" I am endlessly fascinated and attracted to all types of printed materials. It has
always amazed me to see the variety and volume of things that are printed. Every
place I go I see how lithography, screen-printing, stenciling and rubber-stamping
are being used to advertise, identify, mark, and communicate. I always observe
what is unique about a new place for its printed and reproduced imagery.
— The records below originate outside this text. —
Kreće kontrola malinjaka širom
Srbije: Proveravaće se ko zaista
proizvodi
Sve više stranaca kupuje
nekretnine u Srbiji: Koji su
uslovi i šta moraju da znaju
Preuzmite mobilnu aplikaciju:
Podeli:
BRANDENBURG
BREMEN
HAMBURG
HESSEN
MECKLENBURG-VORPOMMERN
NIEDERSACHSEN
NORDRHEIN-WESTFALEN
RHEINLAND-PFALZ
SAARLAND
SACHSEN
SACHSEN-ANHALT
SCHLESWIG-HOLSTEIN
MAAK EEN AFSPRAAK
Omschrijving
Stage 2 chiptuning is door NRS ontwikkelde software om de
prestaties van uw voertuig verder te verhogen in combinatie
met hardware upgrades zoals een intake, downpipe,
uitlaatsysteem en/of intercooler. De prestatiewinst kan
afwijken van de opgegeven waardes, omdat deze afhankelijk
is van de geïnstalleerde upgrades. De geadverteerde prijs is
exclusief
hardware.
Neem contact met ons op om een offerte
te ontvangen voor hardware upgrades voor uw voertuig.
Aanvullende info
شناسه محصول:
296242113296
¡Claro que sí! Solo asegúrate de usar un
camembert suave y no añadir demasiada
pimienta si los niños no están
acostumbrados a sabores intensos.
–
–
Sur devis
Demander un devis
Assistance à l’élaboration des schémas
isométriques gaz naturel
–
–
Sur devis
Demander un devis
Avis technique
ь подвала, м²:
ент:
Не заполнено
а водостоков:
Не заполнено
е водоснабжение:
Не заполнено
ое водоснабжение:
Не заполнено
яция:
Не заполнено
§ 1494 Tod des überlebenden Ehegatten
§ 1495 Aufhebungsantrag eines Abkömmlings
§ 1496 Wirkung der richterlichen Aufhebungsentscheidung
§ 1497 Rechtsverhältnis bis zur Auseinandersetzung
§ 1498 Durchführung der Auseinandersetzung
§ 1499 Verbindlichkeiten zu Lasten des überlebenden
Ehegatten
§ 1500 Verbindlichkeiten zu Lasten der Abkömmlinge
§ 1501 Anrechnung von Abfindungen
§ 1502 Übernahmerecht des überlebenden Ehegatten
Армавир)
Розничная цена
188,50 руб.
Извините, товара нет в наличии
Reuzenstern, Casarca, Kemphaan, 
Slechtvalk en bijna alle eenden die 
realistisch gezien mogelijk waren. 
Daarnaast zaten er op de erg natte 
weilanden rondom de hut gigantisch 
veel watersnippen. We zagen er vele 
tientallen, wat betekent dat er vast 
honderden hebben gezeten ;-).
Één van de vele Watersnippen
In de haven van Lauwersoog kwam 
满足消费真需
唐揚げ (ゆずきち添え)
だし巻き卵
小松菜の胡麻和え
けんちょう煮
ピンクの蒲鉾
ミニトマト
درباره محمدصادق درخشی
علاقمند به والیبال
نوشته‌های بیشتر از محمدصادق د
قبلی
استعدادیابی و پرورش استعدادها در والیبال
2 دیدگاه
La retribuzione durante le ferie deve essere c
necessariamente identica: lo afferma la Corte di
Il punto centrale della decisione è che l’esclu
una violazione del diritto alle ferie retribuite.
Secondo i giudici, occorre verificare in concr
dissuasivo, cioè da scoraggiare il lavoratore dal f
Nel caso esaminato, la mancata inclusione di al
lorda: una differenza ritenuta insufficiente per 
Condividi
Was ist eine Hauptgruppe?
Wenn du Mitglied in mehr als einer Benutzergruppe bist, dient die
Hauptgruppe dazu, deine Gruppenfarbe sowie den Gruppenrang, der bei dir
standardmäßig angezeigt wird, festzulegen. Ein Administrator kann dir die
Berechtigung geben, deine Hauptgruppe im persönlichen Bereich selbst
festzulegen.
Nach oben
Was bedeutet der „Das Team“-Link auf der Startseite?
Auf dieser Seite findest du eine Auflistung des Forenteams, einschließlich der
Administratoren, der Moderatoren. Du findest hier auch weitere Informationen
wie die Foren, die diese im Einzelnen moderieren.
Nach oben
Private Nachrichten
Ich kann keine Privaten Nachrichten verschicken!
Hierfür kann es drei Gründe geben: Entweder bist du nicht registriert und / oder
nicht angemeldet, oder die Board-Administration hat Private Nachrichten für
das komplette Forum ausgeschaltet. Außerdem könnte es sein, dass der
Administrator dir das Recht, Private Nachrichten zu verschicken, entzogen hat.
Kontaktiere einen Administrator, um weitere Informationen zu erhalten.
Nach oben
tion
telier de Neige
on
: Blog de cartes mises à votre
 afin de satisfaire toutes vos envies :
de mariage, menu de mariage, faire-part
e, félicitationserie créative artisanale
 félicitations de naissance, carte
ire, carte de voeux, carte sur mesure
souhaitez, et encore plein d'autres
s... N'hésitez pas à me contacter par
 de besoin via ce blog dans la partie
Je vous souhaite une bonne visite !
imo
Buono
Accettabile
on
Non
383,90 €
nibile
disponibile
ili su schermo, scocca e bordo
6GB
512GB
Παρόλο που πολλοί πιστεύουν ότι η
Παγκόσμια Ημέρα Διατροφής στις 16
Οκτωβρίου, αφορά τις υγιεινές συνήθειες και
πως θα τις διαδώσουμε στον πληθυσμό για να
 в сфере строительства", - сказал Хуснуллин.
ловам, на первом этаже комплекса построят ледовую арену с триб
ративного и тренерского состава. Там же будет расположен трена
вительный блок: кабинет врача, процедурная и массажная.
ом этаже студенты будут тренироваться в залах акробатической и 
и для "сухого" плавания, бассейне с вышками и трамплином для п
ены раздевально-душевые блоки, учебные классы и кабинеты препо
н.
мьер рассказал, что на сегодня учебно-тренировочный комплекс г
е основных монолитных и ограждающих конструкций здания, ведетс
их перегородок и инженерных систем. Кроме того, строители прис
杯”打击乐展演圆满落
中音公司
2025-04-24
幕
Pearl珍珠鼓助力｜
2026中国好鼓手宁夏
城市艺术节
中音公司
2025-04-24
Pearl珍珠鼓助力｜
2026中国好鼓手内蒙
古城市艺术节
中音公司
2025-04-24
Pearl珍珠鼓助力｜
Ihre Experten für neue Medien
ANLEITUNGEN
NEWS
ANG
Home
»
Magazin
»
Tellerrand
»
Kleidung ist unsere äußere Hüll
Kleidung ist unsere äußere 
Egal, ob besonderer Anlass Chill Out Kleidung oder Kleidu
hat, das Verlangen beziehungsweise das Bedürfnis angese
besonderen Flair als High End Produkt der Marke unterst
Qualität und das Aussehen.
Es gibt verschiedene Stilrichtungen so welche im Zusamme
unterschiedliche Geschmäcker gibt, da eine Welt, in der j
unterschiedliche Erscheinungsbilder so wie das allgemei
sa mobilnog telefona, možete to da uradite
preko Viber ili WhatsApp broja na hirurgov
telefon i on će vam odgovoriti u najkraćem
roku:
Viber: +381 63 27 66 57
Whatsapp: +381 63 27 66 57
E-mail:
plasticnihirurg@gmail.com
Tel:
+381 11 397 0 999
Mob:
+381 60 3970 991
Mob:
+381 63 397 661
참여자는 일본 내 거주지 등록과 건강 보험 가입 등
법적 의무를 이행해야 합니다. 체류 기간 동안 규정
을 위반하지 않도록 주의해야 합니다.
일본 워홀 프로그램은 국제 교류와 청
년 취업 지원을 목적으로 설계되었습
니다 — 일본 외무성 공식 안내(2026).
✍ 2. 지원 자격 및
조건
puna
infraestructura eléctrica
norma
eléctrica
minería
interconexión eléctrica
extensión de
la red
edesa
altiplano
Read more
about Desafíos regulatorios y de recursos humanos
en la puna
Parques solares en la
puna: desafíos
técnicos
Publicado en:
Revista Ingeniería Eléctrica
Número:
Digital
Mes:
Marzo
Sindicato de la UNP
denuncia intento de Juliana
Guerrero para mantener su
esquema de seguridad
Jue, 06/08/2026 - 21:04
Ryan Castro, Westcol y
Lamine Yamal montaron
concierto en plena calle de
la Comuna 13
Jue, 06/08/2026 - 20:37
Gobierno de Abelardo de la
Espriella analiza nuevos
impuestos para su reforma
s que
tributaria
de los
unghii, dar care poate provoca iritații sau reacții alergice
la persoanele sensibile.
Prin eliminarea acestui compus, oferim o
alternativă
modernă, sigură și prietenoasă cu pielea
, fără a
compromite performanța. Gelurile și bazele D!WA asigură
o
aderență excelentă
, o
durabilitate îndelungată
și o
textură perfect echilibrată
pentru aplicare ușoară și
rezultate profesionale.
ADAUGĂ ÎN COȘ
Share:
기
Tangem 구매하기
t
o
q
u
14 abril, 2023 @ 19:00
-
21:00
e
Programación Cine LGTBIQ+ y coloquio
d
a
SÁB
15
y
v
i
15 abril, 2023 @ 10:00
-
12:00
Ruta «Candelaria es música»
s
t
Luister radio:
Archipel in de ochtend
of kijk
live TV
While in Borneo I wanted to create something where I could use my attraction to
all this ink, color, symbolism, mysterious Chinese lettering, Hindi characters,
and Islamic calligraphy. I enjoyed collecting every oddly printed thing that I
could find - from soy drink cans smashed flat on the road - to hell paper notes
that are burned in the Chinese Buddhist temples. I bought cheap spray paint, tore
paper folded in half into Rorschach test symmetry and used urethane resin to hold
it all together.
Searching for contrast in colors and values, I built layer upon layer of color,
paper, canvas, plastic and tissue. While I painted my portraits, I emptied my
brushes on my collages not wanting to waste a drop of my precious imported
pigments. These collages are a journal of my 2 years here in Borneo in a printed,
sprayed, splattered whirlwind. Can you find the road-killed, sun-baked frog
pancake. "
The collages are all 9 x 27 inches and are mixed media on canvas mounted on board, Stephen Bennett 2005.